Summary of the invention
Based on the problems referred to above, the present invention's research has also been developed blood vessel computer aided iconography evaluating system, it is on the basis of CT workstation DICOM tomoscan data, utilize multi-door subject technologies such as vascular surgery, computer vision, Digital Image Processing and three-dimensional reconstruction, Computer Numerical Simulation, biomechanics, a kind of that use at any time, the accurate more computer aided iconography evaluating system of developing.In addition, the present invention also is expected to play a role at aspects such as vascular surgery scientific research, teaching, operation trainings.The system stability that the present invention realizes is reliable, and promote the use of at the vascular surgery center that is adapted at large, medium and small various hospital.
The present invention adopts following technical scheme to achieve these goals: a kind of blood vessel computer aided iconography evaluating system, and the native system content comprises:
(A) transmission of CTA tomoscan image from the CT workstation to PC, transmission manner comprise that network interface card connects, imprints CDs, the CT film scanning;
(B) CTA tomoscan image three-dimensional reconstruction, the method of three-dimensional reconstruction comprises shaded surface explicit representation (SSD), maximum intensity projection method (MIP), multiplanar reconstruction method (MPR), obtain various truly three-dimensional model and images clearly, can observe the blood vessel three-D space structure anywhere or anytime, also lay a good foundation for the three-dimensional measurement of various blood vessel geometric parameters;
(C) blood vessel structure three-dimensional measurement;
(D) the virtual graft of aneurysm endovascular graft.

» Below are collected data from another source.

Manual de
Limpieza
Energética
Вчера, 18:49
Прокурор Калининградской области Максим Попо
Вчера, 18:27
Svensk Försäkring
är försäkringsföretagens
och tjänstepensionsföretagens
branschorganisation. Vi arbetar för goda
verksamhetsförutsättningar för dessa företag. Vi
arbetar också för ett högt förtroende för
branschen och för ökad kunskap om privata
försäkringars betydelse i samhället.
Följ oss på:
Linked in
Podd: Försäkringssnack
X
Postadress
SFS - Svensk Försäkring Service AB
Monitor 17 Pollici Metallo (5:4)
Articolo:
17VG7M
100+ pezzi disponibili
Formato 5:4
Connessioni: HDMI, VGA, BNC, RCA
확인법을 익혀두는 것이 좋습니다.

The method of measuring length of vessel in above-mentioned (C) blood vessel structure three-dimensional measurement is: with the line frame graph of blood vessel SSD image, blood vessel starting point to each transversal section central point between the end point is connected with curve, with this length of a curve as measuring object, obtain length of vessel apart from sum by calculating between the pixel on the junction curve, thereby can measure length of vessel more accurately: (x, y, z are the coordinate of transversal section central point).

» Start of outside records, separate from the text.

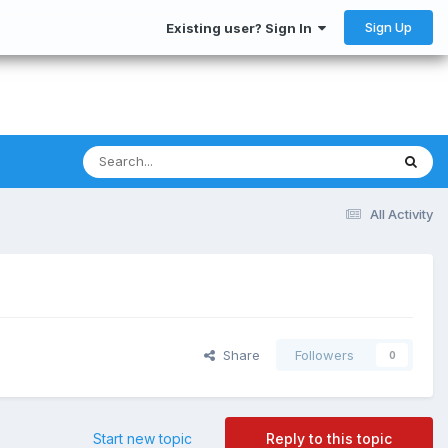
Sign Up
Existing user? Sign In
All Activity
Share
Followers
0
Start new topic
Reply to this topic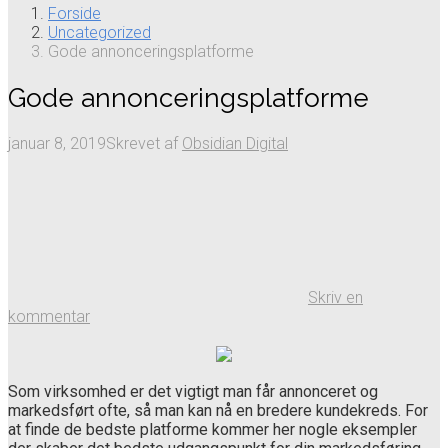
Forside
Uncategorized
Gode annonceringsplatforme
Gode annonceringsplatforme
januar 8, 2019
Skrevet af
Obsidian Digital
Skriv en
kommentar
Som virksomhed er det vigtigt man får annonceret og
markedsført ofte, så man kan nå en bredere kundekreds. For
at finde de bedste platforme kommer her nogle eksempler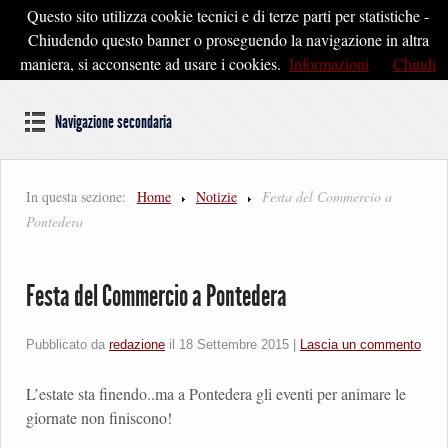
Questo sito utilizza cookie tecnici e di terze parti per statistiche -
Pontedera2020
Chiudendo questo banner o proseguendo la navigazione in altra
maniera, si acconsente ad usare i cookies.
Informazioni
Chiudi
Dal cuore della Toscana un'idea di Futuro
Navigazione secondaria
In questa sezione:
Home
Notizie
Festa del Commercio a
Pontedera
Festa del Commercio a Pontedera
Pubblicato da
redazione
il
18 Settembre 2015
|
Lascia un commento
L’estate sta finendo..ma a Pontedera gli eventi per animare le
giornate non finiscono!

The method of measuring vessel diameter in above-mentioned (C) blood vessel structure three-dimensional measurement is: calculate vessel diameter by measuring this tangent plane blood vessel girth, at first obtain real MPR canopy tangent plane automatically by selecting normal equation; S 1And S 2Be two adjacent transversal section of blood vessel, its mid point is respectively C 1(x 1, y 1, z 1) and C 2(x 2, y 2, z 2), because S 1With S 2Spacing very little, C 1With C 2Between line C 1C 2Can be considered as the normal n of canopy tangent plane S approx, and { c}, the intersection point of normal and S are C for a, b, then, just can list the equation of canopy tangent plane S according to selecting normal equation, as the platform of diameter measurement: a (x x can to obtain the direction of normal 1) b (y y 1) c (z z 1) 0; After grafts such as support are inserted blood vessel, ideally should fit tightly with vascular wall, blood vessel should be expanded to positive circular by support.Because the blood vessel girth of different shape can both accurately be measured by computing machine, so native system calculates diameter d after blood vessel becomes circle by the blood vessel perimeter p: d p/<(π is a circular constant).

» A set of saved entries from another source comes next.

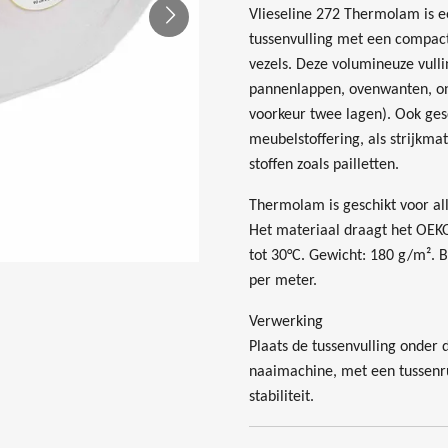
Vlieseline 272 Thermolam is e
tussenvulling met een compact
vezels. Deze volumineuze vulli
pannenlappen, ovenwanten, ond
voorkeur twee lagen). Ook gesc
meubelstoffering, als strijkmat
stoffen zoals pailletten.
Thermolam is geschikt voor al
Het materiaal draagt het OEK
tot 30°C. Gewicht: 180 g/m². B
per meter.
Verwerking
Plaats de tussenvulling onder d
naaimachine, met een tussenr
stabiliteit.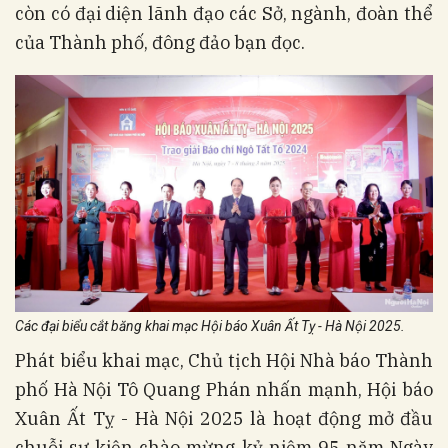
còn có đại diện lãnh đạo các Sở, ngành, đoàn thể
của Thành phố, đông đảo bạn đọc.
Các đại biểu cắt băng khai mạc Hội báo Xuân Ất Tỵ - Hà Nội 2025.
Phát biểu khai mạc, Chủ tịch Hội Nhà báo Thành
phố Hà Nội Tô Quang Phán nhấn mạnh, Hội báo
Xuân Ất Tỵ - Hà Nội 2025 là hoạt động mở đầu
chuỗi sự kiện chào mừng kỷ niệm 95 năm Ngày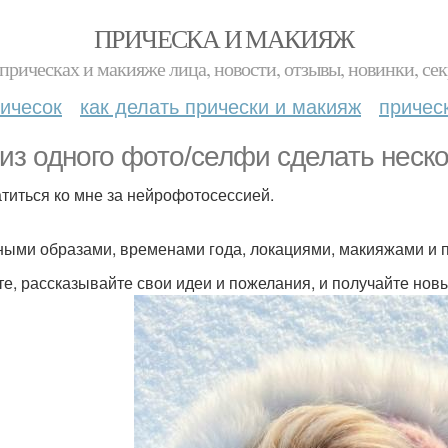
ПРИЧЕСКА И МАКИЯЖ
прическах и макияже лица, новости, отзывы, новинки, сек
ичесок
как делать прически и макияж
причес
 из одного фото/селфи сделать неск
атиться ко мне за нейрофотосессией.
ными образами, временами года, локациями, макияжами и 
е, рассказывайте свои идеи и пожелания, и получайте но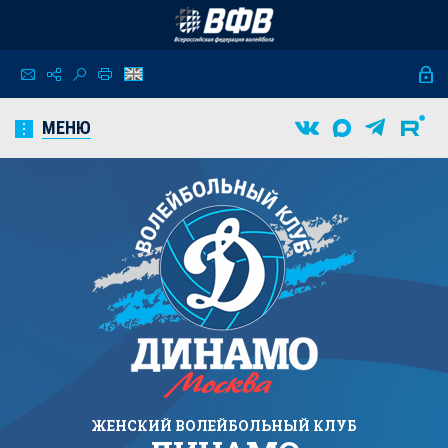
МЕНЮ
ЖЕНСКИЙ
ВОЛЕЙБОЛЬНЫЙ КЛУБ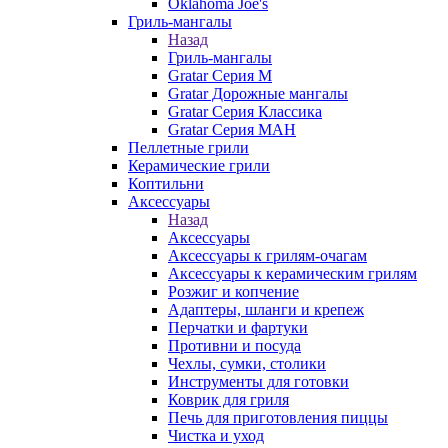
Oklahoma Joe's
Гриль-мангалы
Назад
Гриль-мангалы
Gratar Серия M
Gratar Дорожные мангалы
Gratar Серия Классика
Gratar Серия МАН
Пеллетные грили
Керамические грили
Коптильни
Аксессуары
Назад
Аксессуары
Аксессуары к грилям-очагам
Аксессуары к керамическим грилям
Розжиг и копчение
Адаптеры, шланги и крепеж
Перчатки и фартуки
Противни и посуда
Чехлы, сумки, столики
Инструменты для готовки
Коврик для гриля
Печь для приготовления пиццы
Чистка и уход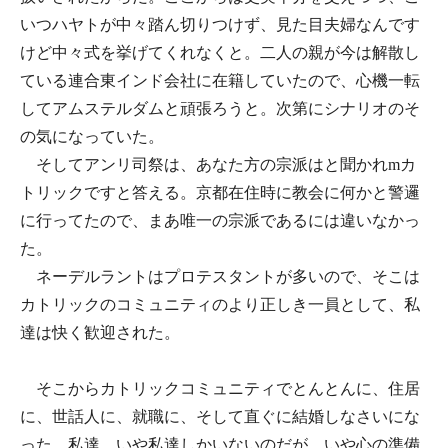
いつハヤトが中々踏ん切りつけず、見た目夫婦なんです
けど中々式を挙げてくれなくと。二人の親が今は解散し
ている連合東インド会社に在籍していたので、心機一転
してアムステルダムと頑張ろうと。次第にシナリオのそ
の気になっていた。
そしてアンリ司祭は、あなた方の宗派はと聞かれmカ
トリックですと答える。京都在住時に教会に何かと警邏
に行ってたので、まあ唯一の宗派であるには違いなかっ
た。
ネーデルラントはプロテスタントが多いので、そこは
カトリックのコミュニティのより正しき一員として、私
達は快く歓迎された。
そこからカトリックコミュニティでとんとんに、住居
に、世話人に、就職に、そして直ぐに結婚しなさいにな
った。私達、いや私達しかいないのだが。いや心の準備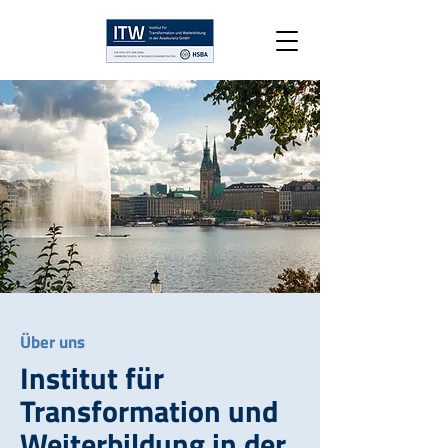
Über uns
Institut für
Transformation und
Weiterbildung in der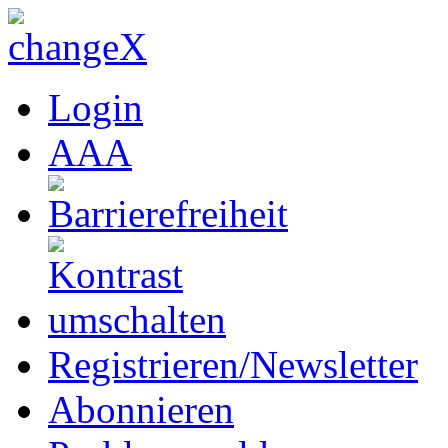
Login
A
A
A
Registrieren/Newsletter
Abonnieren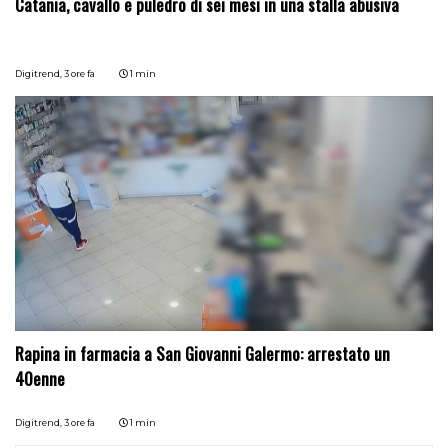
Catania, cavallo e puledro di sei mesi in una stalla abusiva
Digitrend,
3 ore fa
1 min
Rapina in farmacia a San Giovanni Galermo: arrestato un
40enne
Digitrend,
3 ore fa
1 min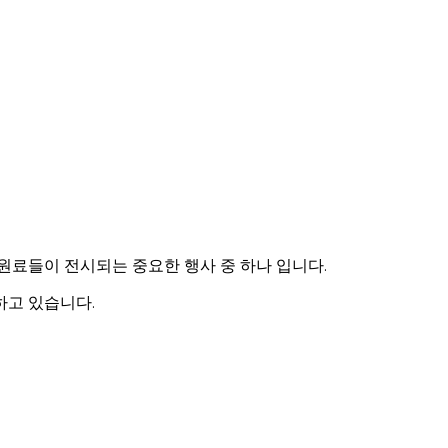
한 원료들이 전시되는 중요한 행사 중 하나 입니다.
하고 있습니다.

The virtual graft of above-mentioned (D) aneurysm endovascular graft is by image segmentation and rebuilds artery and the SSD model in knurl chamber, is converted into line frame graph again; Mid point by knurl chamber outline line on each transversal section forms a line, and as knurl chamber geometric center lines, indentation carries out median filter smoothness of image to it again and handles, and obtains the center line of a smoother; On this basis, by the simulation elastic force of intra-graft and outside knurl body constraining force, the direction of travel of prediction graft in the knurl chamber to graft; Below minimum arteria renalis opening, determine the position and the size on the initial plane of graft again according to the knurl neck diameter of measuring, and along the direction of travel of predicting growth downwards gradually, until far-end knurl mouth, obtain the line frame graph of virtual graft, at last according to the length of the central line measurement graft of graft.
Native system also comprises interactively Chinese graphical interfaces, can stable operation in PC Windows operating system, have complete data input function, post processing of image function, output function and user's operating function as a result.
Native system comprises various blood vessel three-dimensional measurement softwares, and more science, more accurate measurement data are provided.Except that survey instruments such as common distance, girth, angle, area, volume, also complications or crooked form characteristics are often arranged at the blood vessel traveling, invented a kind of length of vessel special measurement instrument, and the technology of having invented a kind of automatic searching blood vessel vertical cross-section, be used for more accurate measurement vessel diameter.In addition, native system also often is the characteristics that irregular off-centre is expanded at aneurysm, has invented a kind of " virtual graft " technology, with traveling and the length of prediction aneurysm endovascular graft graft.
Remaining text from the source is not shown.